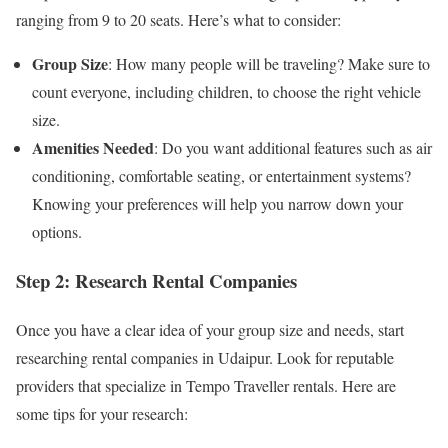
ranging from 9 to 20 seats. Here’s what to consider:
Group Size
: How many people will be traveling? Make sure to
count everyone, including children, to choose the right vehicle
size.
Amenities Needed
: Do you want additional features such as air
conditioning, comfortable seating, or entertainment systems?
Knowing your preferences will help you narrow down your
options.
Step 2: Research Rental Companies
Once you have a clear idea of your group size and needs, start
researching rental companies in Udaipur. Look for reputable
providers that specialize in Tempo Traveller rentals. Here are
some tips for your research:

» ABOUT THIS TASK: Could you transcribe the material above exactly, keeping every picture out?

» WORKED SOLUTION:
ranging from 9 to 20 seats. Here’s what to consider:
Group Size
: How many people will be traveling? Make sure to
count everyone, including children, to choose the right vehicle
size.
Amenities Needed
: Do you want additional features such as air
conditioning, comfortable seating, or entertainment systems?
Knowing your preferences will help you narrow down your
options.
Step 2: Research Rental Companies
Once you have a clear idea of your group size and needs, start
researching rental companies in Udaipur. Look for reputable
providers that specialize in Tempo Traveller rentals. Here are
some tips for your research:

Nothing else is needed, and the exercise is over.